Acrylic paint applied over the entire surface of a large sheet of paper mounted to canvas. The predominant colors are dark blues and blacks, with small highlights in yellow and red. The lower third of the sheet is black (ground) and the upper two thirds is dark blue (sky). On the left are two section drawings of the building viewed from its narrow side. In the center is an elevation drawing of the wide side of the building, showing a fragmented arrangement of colored shapes. On the right is a section viewed from the wide side of the building.

“In this painting, almost like an X-ray, Zaha Hadid reveals the complex geometries and overlaid forms of the proposed building. Inspired by her mentors Rem Koolhaas and Madelon Vriesendorp at the Office for Metropolitan Architecture (OMA), Hadid used painting as a key design tool in the 1980s and 1990s. Her paintings, including this one, were often executed with the help of several assistants. Despite looking like fully finished artworks in themselves, Hadid considered the paintings a small part of her larger design process: ‘l don’t consider them paintings. They are painted, but . . . they aren’t illustrations of the project; they are very elaborate sketches.’” –“Drawing After Modernism” exhibition label

Hadid’s proposal for the narrow building site was deemed too complicated. The commission was instead given to Helmut Jahn.

Object publication history:

- "Beyond the Peak: Three Projects by Zaha Hadid, Architect," Architectural Record

- Germano Celant, Joseph Giovannini, Detlef Mertins, Mónica Ramírez-Montagut, and Patrik Schumacher, “Zaha Hadid” (New York, NY: The Solomon R. Guggenheim Foundation, 2006).

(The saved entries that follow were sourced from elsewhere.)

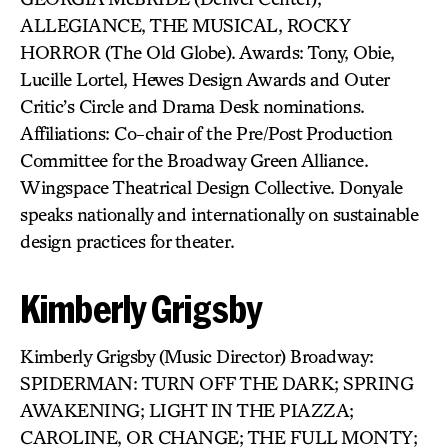
ALLEGIANCE, THE MUSICAL, ROCKY
HORROR (The Old Globe). Awards: Tony, Obie,
Lucille Lortel, Hewes Design Awards and Outer
Critic’s Circle and Drama Desk nominations.
Affiliations: Co-chair of the Pre/Post Production
Committee for the Broadway Green Alliance.
Wingspace Theatrical Design Collective. Donyale
speaks nationally and internationally on sustainable
design practices for theater.
Kimberly Grigsby
Kimberly Grigsby (Music Director) Broadway:
SPIDERMAN: TURN OFF THE DARK; SPRING
AWAKENING; LIGHT IN THE PIAZZA;
CAROLINE, OR CHANGE; THE FULL MONTY;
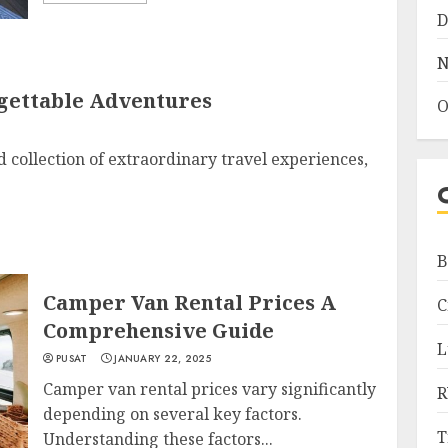
D
N
rgettable Adventures
O
d collection of extraordinary travel experiences,
B
Camper Van Rental Prices A
C
Comprehensive Guide
L
PUSAT
JANUARY 22, 2025
Camper van rental prices vary significantly
R
depending on several key factors.
T
Understanding these factors...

Object exhibition history:

- “Zaha Hadid,” Solomon R. Guggenheim Museum, New York, NY, June 3 – October 25, 2006. Organized by Germano Celant and Mónica Ramirez-Mantagut

Further reading:

- “Paintings as architectural storyboards: Zaha Hadid in conversation with Ivan Margolius,” Architectural Design 73, no.3 (2003): 14–23.

Additional Information

Provenance: LFC, Chicago; Martin E. Zimmerman.